More advanced technology, easier to cross the barriers that might be an obstacle in improving the traditional methodologies.

Internet of Things is the game-changer that takes the lead, under its umbrella, it embraces the sensing devices, ML technology, and communication devices that together operate real-time air quality and implement analytics to develop better consciousness among people by alerting them on time.

Connected-devices have the features to measure exactly where the pollution is coming from, help in identifying causing factors that indirectly aid to IoT ecosystem to reduce air pollution.

Sensing devices are placed within the city to operate air quality and recovery data about contaminants at real-time conditions and allowing local government groups and authorities to take appropriate action and employ corrective measures before the AQI goes worse.

Additionally, factors that contributing to pollution are consistently monitored with IoT and AI, together they make it possible to combine inferences with past data to pinpoint patterns and decrease pollutants eventually.

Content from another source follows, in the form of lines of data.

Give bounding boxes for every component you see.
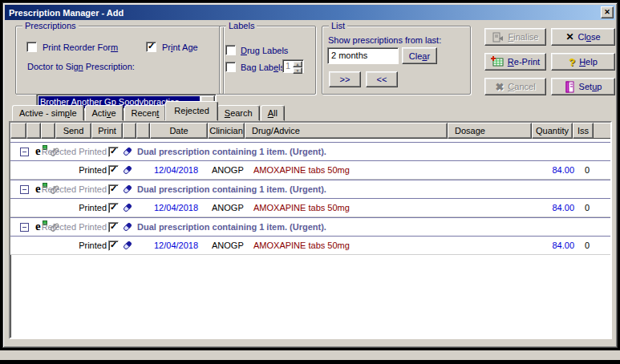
reprint-button[interactable]: Re-Print (484, 53, 546, 71)
column-header-blank[interactable] (123, 123, 136, 139)
checkmark-icon: ✓ (110, 221, 117, 232)
item-date: 12/04/2018 (154, 161, 198, 179)
setup-icon (565, 81, 575, 93)
column-header-dosage[interactable]: Dosage (448, 123, 532, 139)
show-prescriptions-label: Show prescriptions from last: (328, 35, 441, 45)
prescription-list-panel: SendPrintDateClinicianDrug/AdviceDosageQ… (9, 121, 612, 339)
list-group-legend: List (329, 21, 347, 30)
column-header-drug-advice[interactable]: Drug/Advice (245, 123, 448, 139)
bag-labels-checkbox[interactable] (225, 62, 236, 72)
item-quantity: 84.00 (528, 237, 574, 254)
help-button-label: Help (579, 57, 598, 67)
item-date: 12/04/2018 (154, 199, 198, 216)
finalise-button-label: Finalise (509, 32, 539, 42)
capsule-icon (122, 164, 133, 176)
group-status-text: Rejected Printed (41, 218, 107, 236)
doctor-to-sign-label: Doctor to Sign Prescription: (27, 62, 135, 71)
labels-group-legend: Labels (226, 21, 257, 30)
prescription-group-row[interactable]: e Rejected Printed ✓ Dual prescription c… (10, 180, 610, 199)
reprint-icon (491, 56, 504, 67)
tab-all[interactable]: All (261, 105, 285, 121)
window-title: Prescription Manager - Add (9, 8, 124, 18)
tab-recent[interactable]: Recent (124, 105, 167, 121)
capsule-icon (122, 202, 133, 213)
capsule-icon (122, 146, 133, 157)
collapse-minus-icon[interactable] (20, 223, 29, 232)
column-header-blank[interactable] (136, 123, 150, 139)
item-clinician: ANOGP (212, 199, 244, 216)
prescription-item-row[interactable]: Printed ✓ 12/04/2018 ANOGP AMOXAPINE tab… (10, 199, 610, 217)
item-status-text: Printed (41, 237, 107, 254)
bag-labels-spinner[interactable]: 1 ▲ ▼ (282, 59, 304, 73)
item-drug-name: AMOXAPINE tabs 50mg (253, 237, 350, 254)
bag-labels-label: Bag Labels: (241, 63, 287, 72)
row-checkbox[interactable]: ✓ (108, 184, 119, 195)
checkmark-icon: ✓ (110, 202, 117, 212)
checkmark-icon: ✓ (110, 146, 117, 156)
cancel-stamp-icon: ✖ (495, 81, 504, 93)
forward-range-button[interactable]: >> (329, 71, 361, 87)
prescription-item-row[interactable]: Printed ✓ 12/04/2018 ANOGP AMOXAPINE tab… (10, 237, 610, 255)
item-issues: 0 (577, 199, 598, 216)
prescription-group-row[interactable]: e Rejected Printed ✓ Dual prescription c… (10, 142, 610, 161)
column-header-quantity[interactable]: Quantity (532, 123, 573, 139)
drug-labels-label: Drug Labels (241, 46, 288, 55)
back-range-label: << (377, 75, 387, 84)
column-header-blank[interactable] (10, 123, 26, 139)
back-range-button[interactable]: << (366, 71, 398, 87)
print-age-label: Print Age (162, 42, 198, 52)
checkmark-icon: ✓ (110, 240, 117, 250)
drug-labels-checkbox[interactable] (225, 45, 236, 55)
collapse-minus-icon[interactable] (20, 185, 29, 194)
column-header-print[interactable]: Print (91, 123, 123, 139)
close-button[interactable]: ✕ Close (551, 28, 615, 46)
list-group: List Show prescriptions from last: 2 mon… (322, 26, 471, 95)
row-checkbox[interactable]: ✓ (108, 241, 119, 251)
column-header-date[interactable]: Date (150, 123, 208, 139)
setup-button[interactable]: Setup (551, 78, 615, 95)
prescriptions-group: Prescriptions Print Reorder Form ✓ Print… (15, 26, 224, 95)
item-date: 12/04/2018 (154, 237, 198, 254)
collapse-minus-icon[interactable] (20, 148, 29, 156)
print-reorder-checkbox[interactable] (26, 42, 37, 52)
group-status-text: Rejected Printed (41, 180, 107, 198)
tab-rejected[interactable]: Rejected (165, 101, 217, 121)
prescription-item-row[interactable]: Printed ✓ 12/04/2018 ANOGP AMOXAPINE tab… (10, 161, 610, 180)
finalise-button[interactable]: Finalise (484, 28, 546, 46)
title-bar[interactable]: Prescription Manager - Add ✕ (5, 5, 615, 20)
labels-group: Labels Drug Labels Bag Labels: 1 ▲ ▼ (219, 26, 316, 95)
range-input[interactable]: 2 months (327, 47, 399, 64)
help-button[interactable]: ? Help (551, 53, 615, 71)
setup-button-label: Setup (579, 82, 602, 91)
print-age-checkbox[interactable]: ✓ (146, 42, 156, 52)
spinner-up-icon[interactable]: ▲ (293, 61, 302, 67)
prescription-group-row[interactable]: e Rejected Printed ✓ Dual prescription c… (10, 217, 610, 237)
column-header-iss[interactable]: Iss (573, 123, 594, 139)
tab-active[interactable]: Active (85, 105, 124, 121)
spinner-down-icon[interactable]: ▼ (293, 67, 302, 74)
row-checkbox[interactable]: ✓ (108, 165, 119, 176)
checkmark-icon: ✓ (110, 164, 117, 175)
cancel-button[interactable]: ✖ Cancel (484, 78, 546, 95)
tab-strip: Active - simpleActiveRecentRejectedSearc… (12, 100, 286, 121)
close-x-icon: ✕ (565, 31, 573, 42)
checkmark-icon: ✓ (148, 41, 155, 51)
column-header-send[interactable]: Send (55, 123, 91, 139)
tab-search[interactable]: Search (217, 105, 260, 121)
column-header-blank[interactable] (41, 123, 55, 139)
item-clinician: ANOGP (212, 237, 244, 254)
group-status-text: Rejected Printed (41, 143, 107, 160)
background-strip (0, 350, 620, 360)
row-checkbox[interactable]: ✓ (108, 222, 119, 233)
item-clinician: ANOGP (212, 161, 244, 179)
row-checkbox[interactable]: ✓ (108, 203, 119, 213)
item-drug-name: AMOXAPINE tabs 50mg (253, 161, 350, 179)
column-header-blank[interactable] (26, 123, 41, 139)
row-checkbox[interactable]: ✓ (108, 147, 119, 157)
forward-range-label: >> (340, 75, 351, 84)
window-close-button[interactable]: ✕ (601, 6, 614, 18)
column-header-clinician[interactable]: Clinician (208, 123, 245, 139)
clear-button[interactable]: Clear (402, 47, 437, 64)
item-status-text: Printed (41, 199, 107, 216)
tab-active-simple[interactable]: Active - simple (12, 105, 84, 121)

Hence, at a certain point, we need the Internet of Things(IoT) to monitor air pollution which is being contaminated at each and every second.

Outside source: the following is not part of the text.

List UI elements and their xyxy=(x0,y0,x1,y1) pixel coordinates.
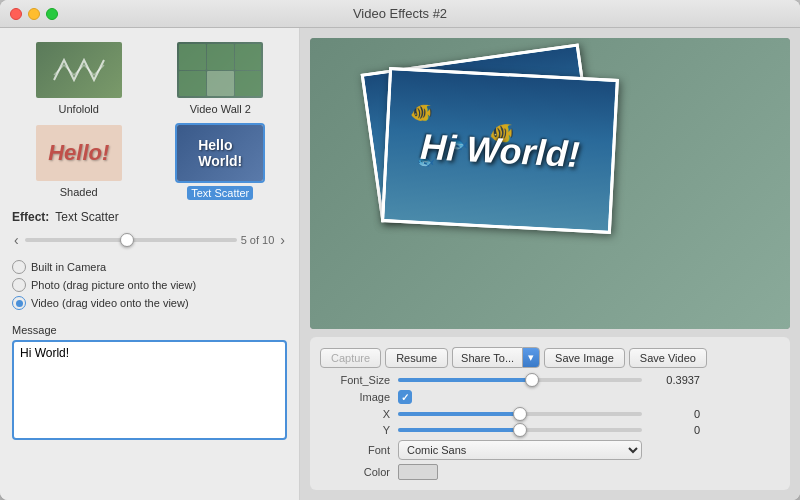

Along with the trendiest technologies, the government needs to consider laws and policies that benefit the climate and technological ecosystems, we know that AI brings with assorted risks such as efficiency and performance, privacy and security, economic and social factors, etc.

So, the government must ensure the safe and transparent cycle of technology, also an alliance of government with industrialists and policymakers must exhibit to relieve the challenges of AI and IoT and hold maximum benefits.

Conclusion

Air pollution in urban areas touches requisite options to restrict its deleterious consequences, several Machine Learning algorithms such as Regression and classification are highly deployed for controlling the “poor to worse” air pollution in Delhi and its adjoined places. As the machine learning applications are broadly designed for specific problems, so using the excellent ML technique is imperative that considers ecological and environmental factors to air pollution predictions.

Although Ml, AI, and IoT can help to create a sustained environment around us and proffer us a green future, it is the part of a process to attain the goal. One as an individual should not rely much on technologies, an organization, as well as humans, should fight against the root cause of air pollution, or even, try to do a bit from their side to minimize air pollution.